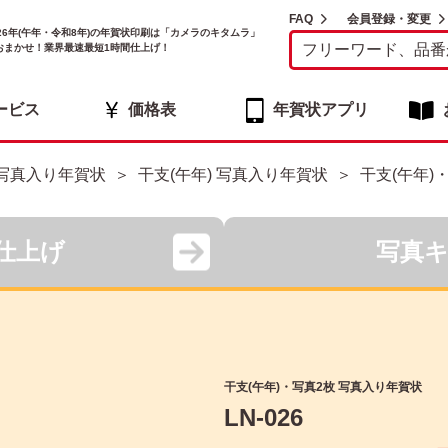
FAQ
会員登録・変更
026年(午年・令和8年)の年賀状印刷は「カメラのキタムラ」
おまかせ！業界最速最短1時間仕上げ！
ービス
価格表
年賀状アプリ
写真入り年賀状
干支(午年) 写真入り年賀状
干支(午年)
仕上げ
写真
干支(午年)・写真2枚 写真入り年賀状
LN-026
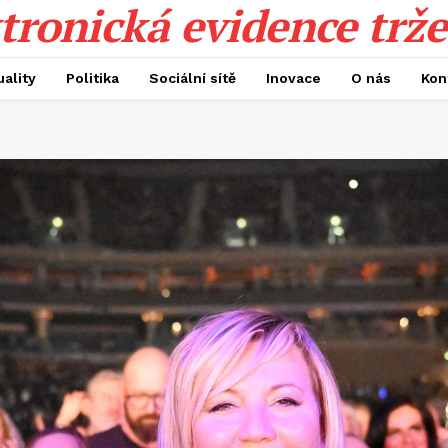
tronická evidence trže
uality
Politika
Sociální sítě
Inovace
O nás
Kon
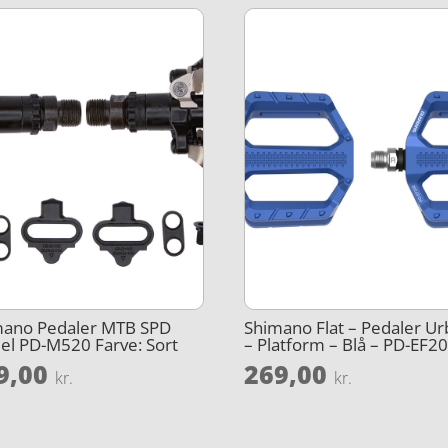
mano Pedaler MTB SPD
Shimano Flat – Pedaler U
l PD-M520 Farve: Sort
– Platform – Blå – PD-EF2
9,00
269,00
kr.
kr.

(Problem description): Report each line in the data above that holds the word "Pedaler" by copying it.

(Exercise output):
mano Pedaler MTB SPD
Shimano Flat – Pedaler U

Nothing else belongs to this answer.